■ PROBLEM TO WORK ON: Examine each line of the data. Copy those that contain the string "Arcen".

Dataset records
__________

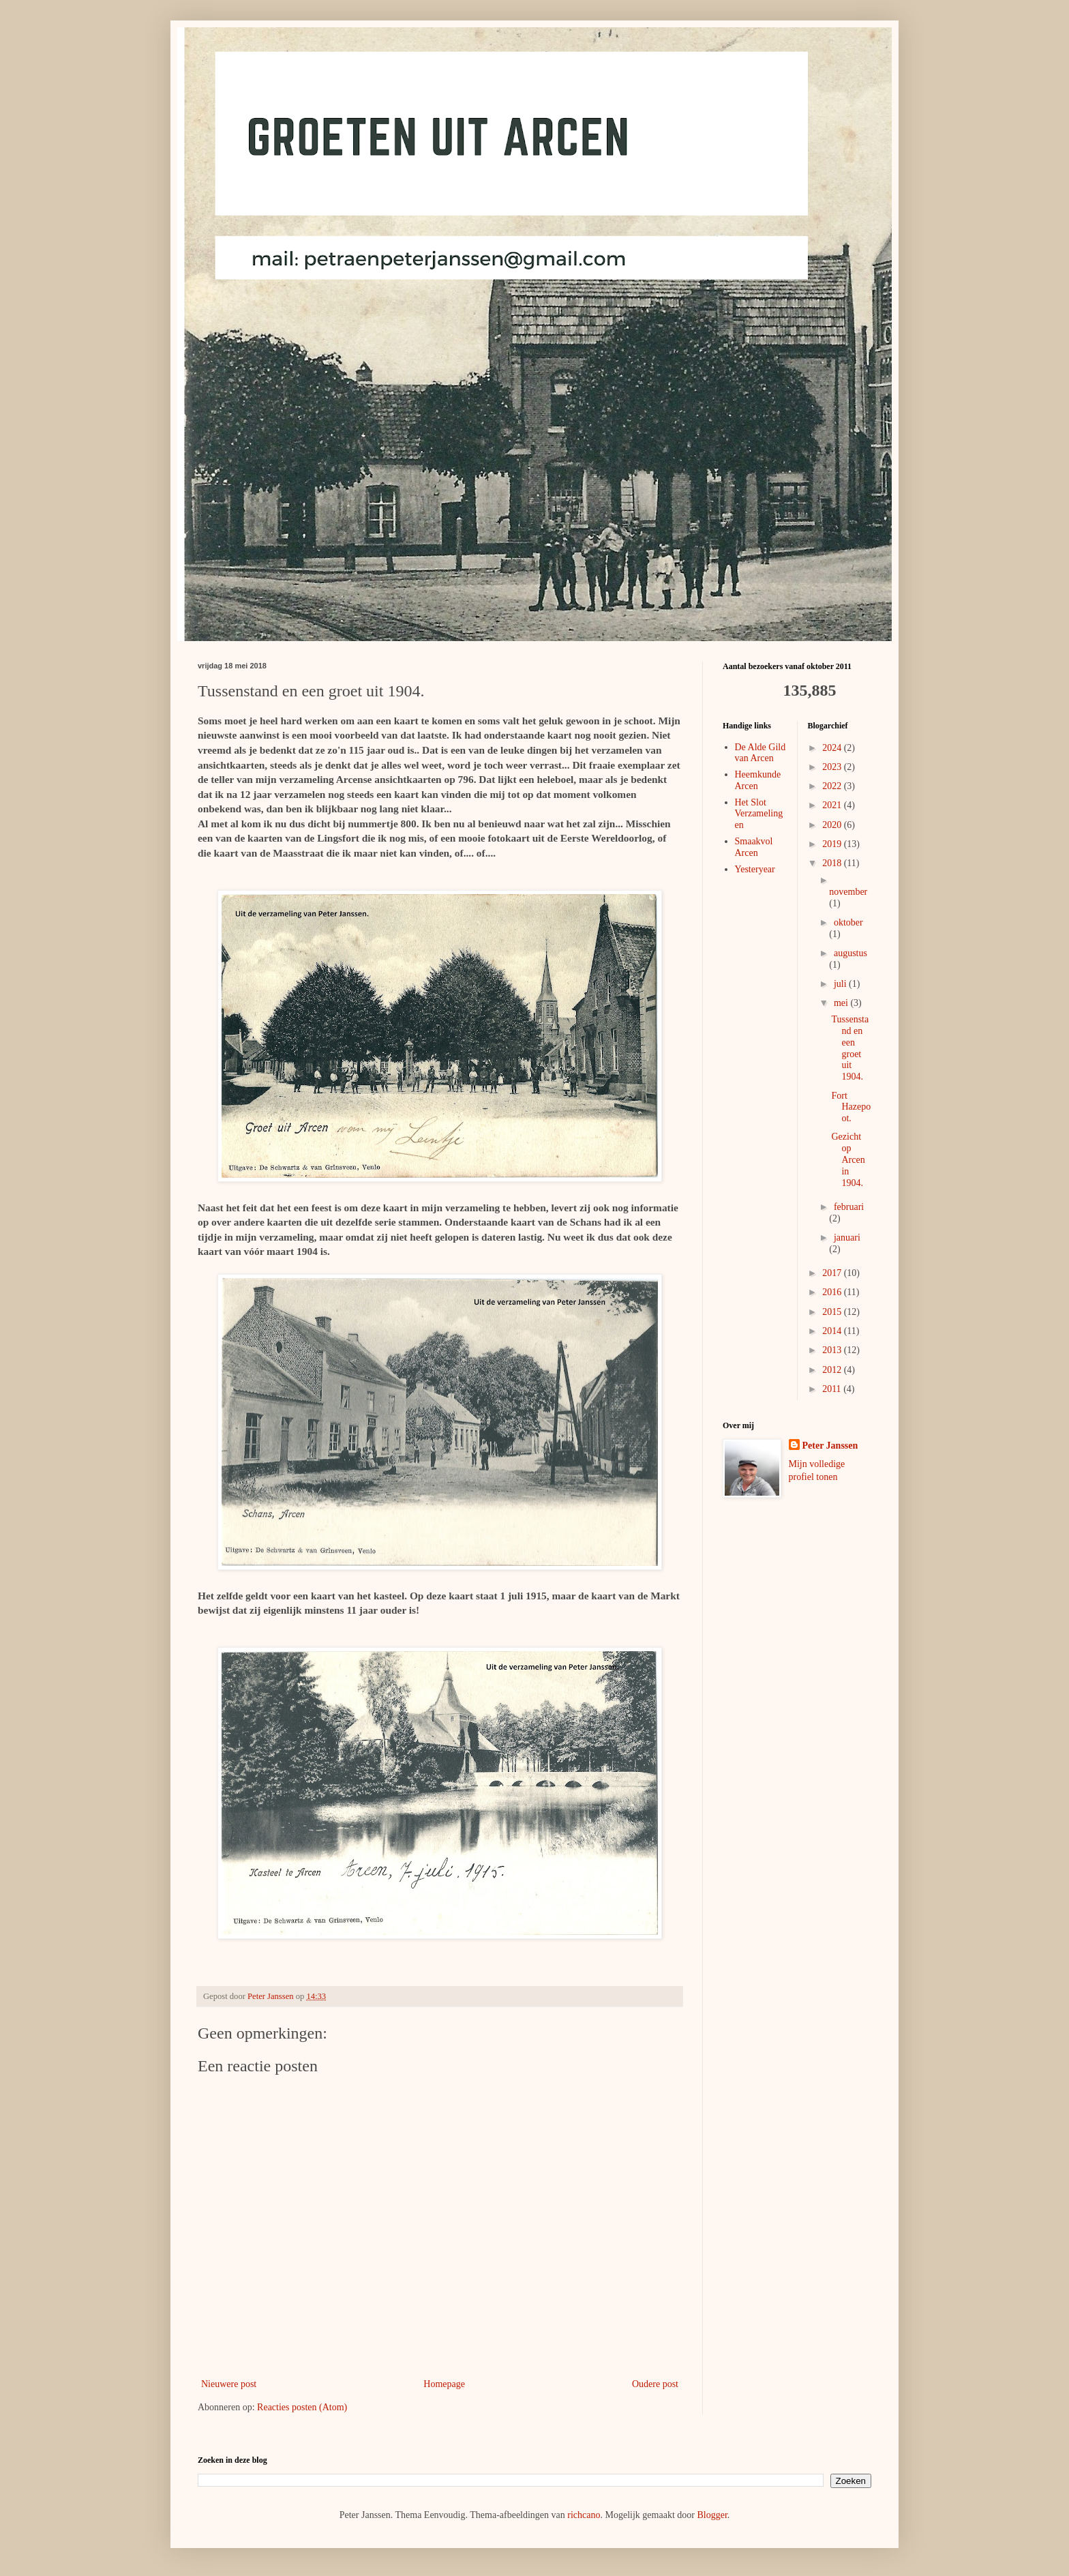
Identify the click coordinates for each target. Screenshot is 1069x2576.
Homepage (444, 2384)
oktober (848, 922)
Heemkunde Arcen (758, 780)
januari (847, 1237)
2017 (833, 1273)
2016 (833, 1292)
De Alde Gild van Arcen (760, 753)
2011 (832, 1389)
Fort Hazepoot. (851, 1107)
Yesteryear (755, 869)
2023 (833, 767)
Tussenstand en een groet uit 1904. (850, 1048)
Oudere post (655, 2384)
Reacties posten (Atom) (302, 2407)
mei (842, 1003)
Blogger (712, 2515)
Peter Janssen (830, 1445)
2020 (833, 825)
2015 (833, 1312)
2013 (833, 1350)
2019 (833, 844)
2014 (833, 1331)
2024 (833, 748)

__________

■ REPLY:
Heemkunde Arcen (758, 780)
De Alde Gild van Arcen (760, 753)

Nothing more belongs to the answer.